As Jung's fame grew women flocked to him from all over the world, bringing lots of money and a desire to be dependent on the great man and guru.  Men came too, mostly husbands of those fawning women, but his male clients were very few and far between.  Hayman goes on to point out that outsiders noticed the high proportion of women among his patients and followers.  One of his answers to this observation was: "What's to be done?  Psychology after all is a science of the soul, and it is not my fault that if the soul is a woman."  (Quoted ibid., 237)

Jung's Method of Analysis:

One of his patients or client's summed up his method as follows:

All kinds of people big and small found through his their uniqueness.
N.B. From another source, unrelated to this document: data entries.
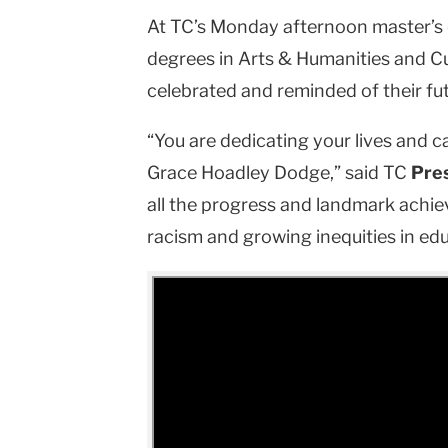
At TC’s Monday afternoon master’s 
University
degrees in Arts & Humanities and C
celebrated and reminded of their fut
“You are dedicating your lives and car
Grace Hoadley Dodge,” said TC
Pre
all the progress and landmark achie
racism and growing inequities in ed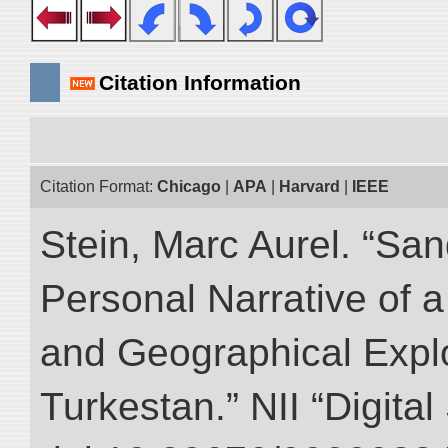
Citation Information
Citation Format:
Chicago
|
APA
|
Harvard
|
IEEE
Stein, Marc Aurel. “Sa
Personal Narrative of a
and Geographical Explo
Turkestan.” NII “Digita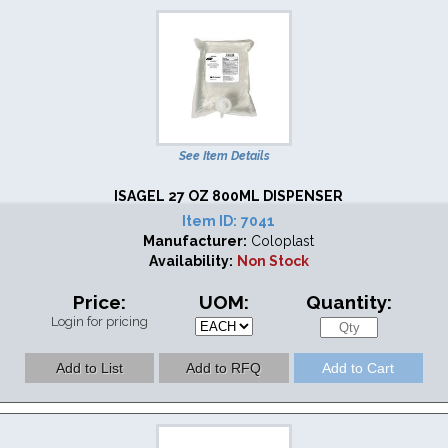
See Item Details
ISAGEL 27 OZ 800ML DISPENSER
Item ID:
7041
Manufacturer:
Coloplast
Availability:
Non Stock
Price:
UOM:
Quantity:
Login for pricing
His greatest quality as an analyst...was the sense he gave of accepting everything that came up in the session not only rationally, intellectually, but with his whole being.  He never reduced material from the unconscious to something infantile; he always asked himself: "Now, where does it lead to?2 He gave us a feeling "There is a Greatness in you, and we must serve this." Another remembered his marvellous laugh which shook the room... (Quoted ibid., 236-7)

Jung undoubtedly was a most exceptionally welcoming and accepting and non-judgemental man.  This allowed him to be a unique and wonderful therapist.  It's at this stage that it would be profitable and salutary to look at the differences between Freudian and Jungian analysis.  Freud allowed his patients to free-associate and consequently go off wherever these associations would lead them - dreams, fantasies, childhood, guilt feelings and so on and on.  Freud concentrated on their relationships with others and with personages and events in their past.  However, Jung was to concentrate  on his patients' relationships with themselves, God, their purpose in life, their relationship with the universe.

In this light Hayman sums up Jung's achievement in the filed of therapy and analysis:

In fact he succeeded in bringing a new soulfulness to many people and giving them faith in the work they must do on themselves to unearth the buried treasure.  (Ibid., 240)

The buried treasure refers to all the inner gifts that reside in the soul, which will be yielded up after all the hard work done by client and therapist in the process of integration and individuation.  His aim in his therapy Jung said was 'to open people's eyes to the fact that man has a soul, that there is buried treasure in the field and that our religion and philosophy are in a lamentable state.'  (Ibid., 240)

Jung's charisma was so great that patients wanted to change their lives to be more like their new master.  This often frustrated Jung, seeing that many of his patients wanted to become analysts like him.

The Influence of Richard Wilhelm and the I Ching:

What impresses me with Jung is his total openness to new ideas and to incorporating the best of everything into his therapy and into his analysis.    In Darmstad Jung met a former missionary called Richard Wilhelm who had spent most of his life in China.  This man was well acquainted with the Tao and with the I Ching.  Jung called his encounter with this virtual Chinese master 'one of the most significant events of my life... Indeed I feel myself very much enriched by him that it seems to me as if I have received  more from him than from any other man.'  (Quoted ibid., 247)  This same Wilhelm had devoted ten years to studying and translating the I Ching, a series of oracular statements which may have originated in the second millennium BC.  Hayman goes on to state:

Wilhelm published his German version of the I Ching in 1924.  Already interested in the book before the end of the twenties, Jung had been working with an English translation that had come out in 1882, but he deepened his familiarity with the text when Wilhelm came to stay with him.  (Ibid., 247)

For Jung who saw that the Western mind was very much one-sided and unbalanced because it was was preoccupied with causality it was necessary and complementary, to say the least, to have that mindset balanced by the opposing Chinese disposition to coincidence or to synchronicity, a term which he would go on later in his career to coin and to define.



Above I have uploaded the famous symbol of Taoism the Yin-Yang symbol.